Abstract: PUB230
Acute on Chronic Thrombotic Microangiopathy with Evidence of Dense Deposit Disease
Session Information
Category: Glomerular Diseases
- 1402 Glomerular Diseases: Clinical, Outcomes, and Therapeutics
Author
- Abdelwahab, Salah, Gloucestershire Health and Care NHS Foundation Trust, Gluocester, United Kingdom
Introduction
A 66-year-old Asian male with a background of Raynaud’s disease, dyslipidemia, and hypertension presented with abdominal pain, haematuria, and acute kidney injury (AKI) on chronic kidney disease (CKD). Urine dip revealed +3 proteinuria and +4 haematuria. His history included digital gangrene (2020), treated with Iloprost. Urology investigations were unremarkable.
Case Description
Initial exam showed fatigue, shortness of breath, BP 220/110, and bilateral leg edema. Blood tests showed creatinine 354 (eGFR 15), low albumin (20), Hb 69, elevated CRP (74), and LDH (295). Immunology showed low IgG/IgM, presence of IgG lambda paraprotein, but negative ANA, ANCA, anti-GBM, and antiphospholipid antibodies. C3 and C4 were normal. A kidney biopsy revealed mesangiolysis, GBM reduplication, crescent formation, and fibrin deposits—features suggestive of thrombotic microangiopathy (TMA). Anti–Factor H antibody was detected. Diagnosis: paraprotein-driven C3 glomerulopathy (C3G) with overlapping atypical HUS (aHUS).
Treatment included Bortezomib (6 cycles) for paraproteinemia and Eculizumab 1.2g biweekly. After 3 months, creatinine improved to 160 then rose to 250, while proteinuria decreased (uPCR from 990 to 129). However, LDH remained elevated, raising concerns about persistent TMA or insufficient treatment of dense deposit disease (DDD). Complement pathways were markedly suppressed. Management involved increasing Eculizumab to 1.5g biweekly and repeating relevant markers and biopsy was considered.

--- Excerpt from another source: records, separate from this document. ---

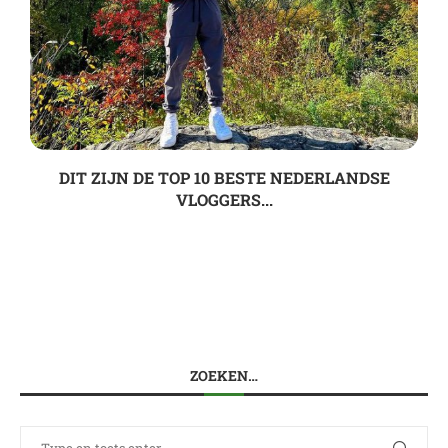
DIT ZIJN DE TOP 10 BESTE NEDERLANDSE
VLOGGERS...
ZOEKEN…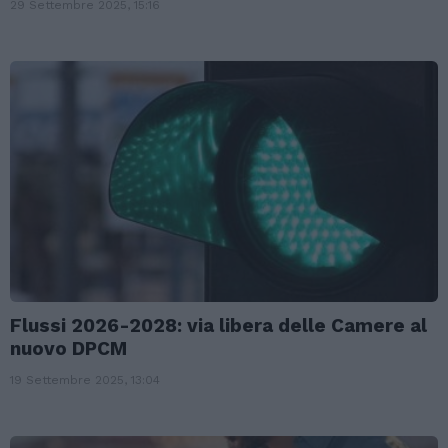
29 Settembre 2025, 15:16
Flussi 2026-2028: via libera delle Camere al
nuovo DPCM
19 Settembre 2025, 13:04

After 7 months, the patient improved clinically: no SOB or edema, BP 154/80, stable renal function (creatinine 145, eGFR 43), significantly reduced proteinuria (uPCR 57.2), and normalization of C3/C4. Anti-FH antibodies were no longer detected. Serum immunoglobulins remained low. Kappa/lambda ratio mildly elevated (1.72).
Discussion
Was aHUS driven by paraproteinemia or vice versa?
Should autologous bone marrow transplant be considered if paraprotein rises?
Duration of Eculizumab treatment remains unclear.
Ongoing uncertainty between DDD and aHUS as primary pathology.